De plus, le Chef du Gouvernement a ordonné un verrouillage général jusqu'au 3 mai, limitant la libre circulation des citoyens dans un effort pour freiner la propagation du coronavirus, qui pèsera sur l'activité économique et les recettes publiques, aggravant encore le déficit budgétaire et le fardeau de la dette.

Conséquence de la crise du tourisme sur les perspectives de croissance, les comptes extérieurs et les risques sociaux

L'industrie du tourisme en Tunisie contribue à environ 10% du PIB et représente une part similaire de l'emploi. La restauration de l'industrie touristique au cours des cinq dernières années a été essentielle pour créer de nouveaux emplois, stimuler l'activité de services et générer des réserves de change. Un effondrement prolongé, pèserait, non seulement, sur les perspectives de croissance de la Tunisie, mais risquerait de compromettre la stabilité sociale compte tenu de la faiblesse persistante de l'emploi.

Le secteur du tourisme peut prendre plus de temps que les autres secteurs de l'économie pour se remettre du choc des coronavirus, ce qui limite davantage les perspectives d'emploi et réduit, un contributeur clé, à la génération de devises.

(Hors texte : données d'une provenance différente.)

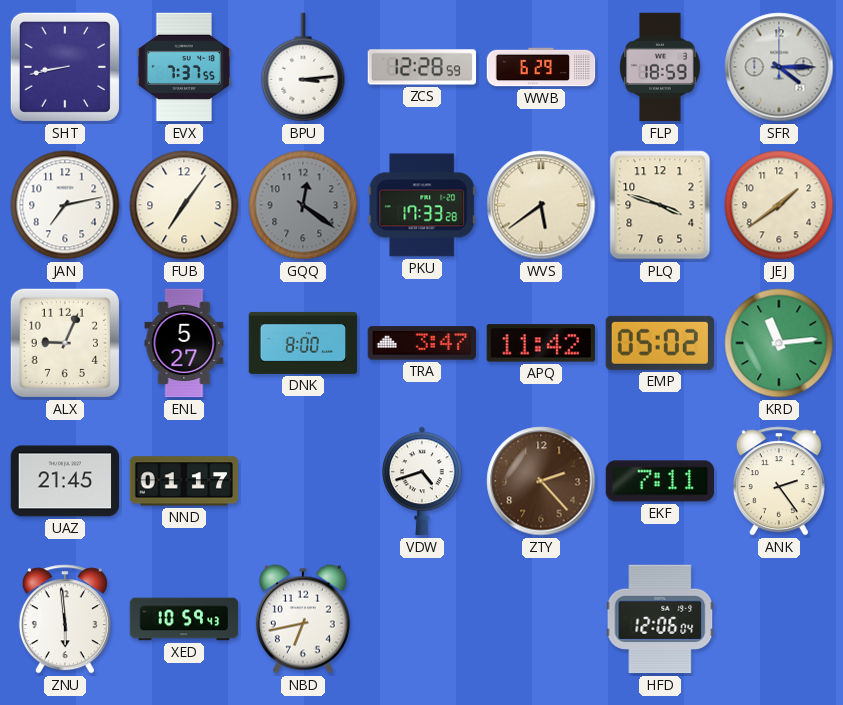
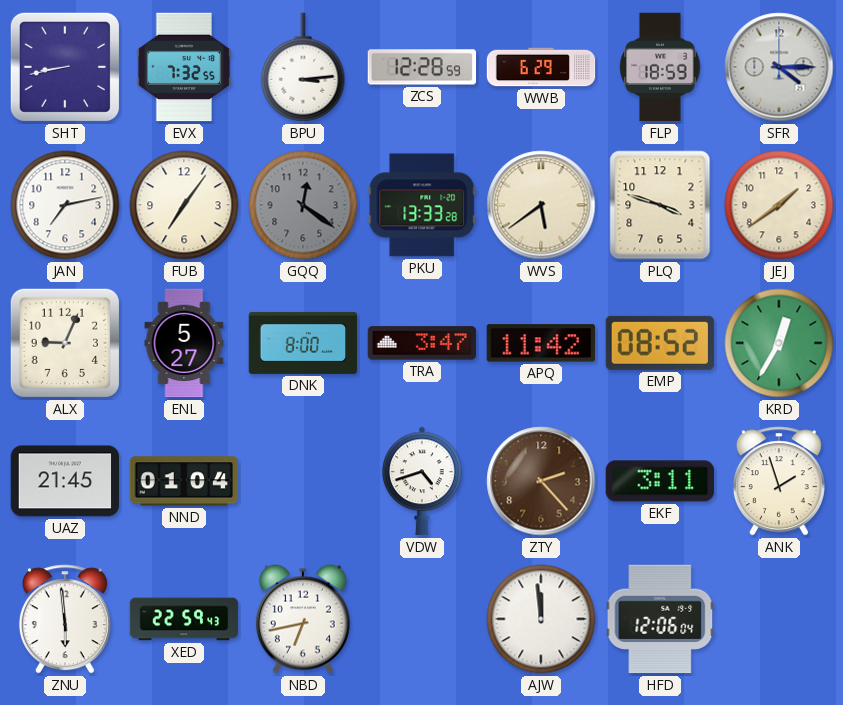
EVX: 7:37 -> 7:32
PKU: 17:33 -> 13:33
EMP: 05:02 -> 08:52
KRD: 11:14 -> 12:35
NND: 01:17 -> 01:04
EKF: 7:11 -> 3:11
ANK: 2:24 -> 1:57
XED: 10:59 -> 22:59
AJW: none -> 11:59
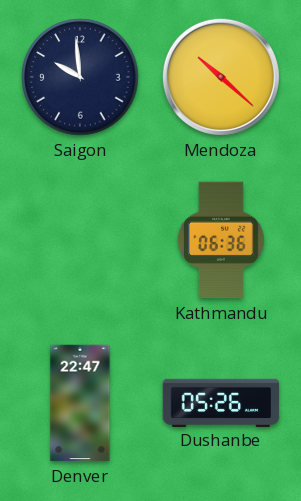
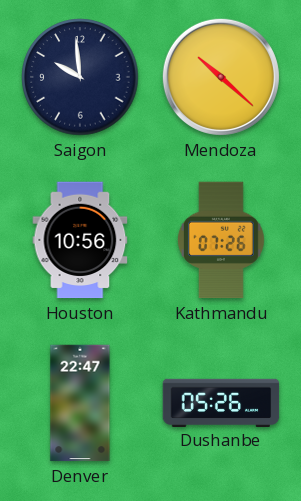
Houston: none -> 10:56
Kathmandu: 06:36 -> 07:26
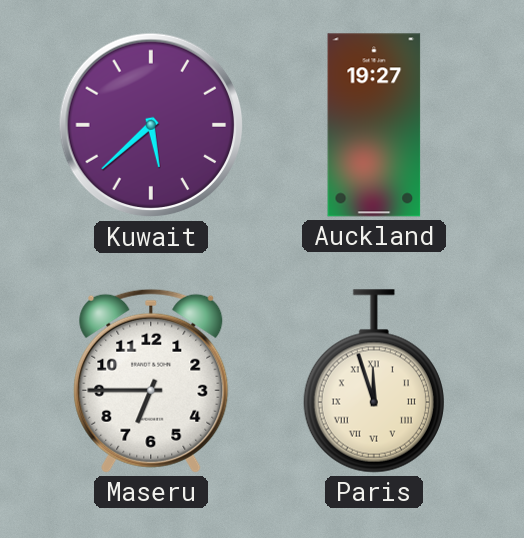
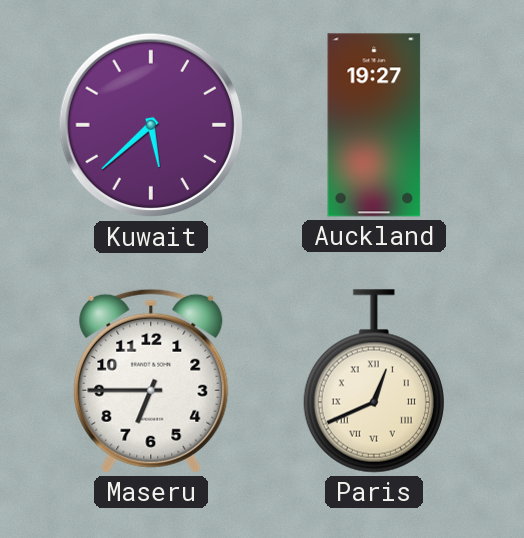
Paris: 11:57 -> 12:41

Considérations sociales et de gouvernance

Les considérations sociales sont importantes pour le profil de crédit de la Tunisie. Ces dernières années, les tensions sociales se sont accrues en réponse aux ajustements budgétaires opérés dans le cadre du programme actuel avec le FMI et en réponse à une croissance atone et un chômage persistant. La menace de troubles sociaux peut affecter la capacité du gouvernement à mettre en œuvre les réformes nécessaires. Moody's considère l'épidémie de coronavirus comme un risque social, étant donné les implications importantes pour la santé et la sécurité publiques.

Les considérations de gouvernance sont importantes pour le profil de crédit de la Tunisie et ont trait à la capacité avérée de l'administration de fonctionner même en période de troubles sociaux. L'orientation vers la gouvernance consensuelle du pays a contribué à assurer la réussite de la transition démocratique avec toutes les parties prenantes, mais elle peut ralentir le processus de prise de décision politique.

Facteurs qui pourraient résulter en confirmation de la note actuelle

La note serait probablement confirmée au niveau ''B2'' actuel si l'examen concluait avec suffisamment de confiance que le choc de coronavirus ne modifiera pas sensiblement la trajectoire de la dette de la Tunisie et/ou n'érodera pas le matelas des réserves de change récemment restauré. De même, une confiance élevée dans la capacité de la Tunisie à obtenir des financements pour faire face à ses futurs paiements au titre du service de la dette dans les prochaines années à des coûts abordables pourrait également soutenir la confirmation de la notation au niveau actuel.

Facteurs pouvant mener à un downgrade

À l'inverse, une dégradation serait probable, s'il y avait des retards dans les décaissements des financements ou une augmentation marquée du coût des emprunts extérieurs, ou une détérioration beaucoup plus grave des paramètres budgétaires et de la dette.

La preuve que le choc de coronavirus réduirait la croissance potentielle, exacerbant ainsi les tensions sociales et diminuant les perspectives d'assainissement budgétaire, pourrait également entraîner une dégradation de la note.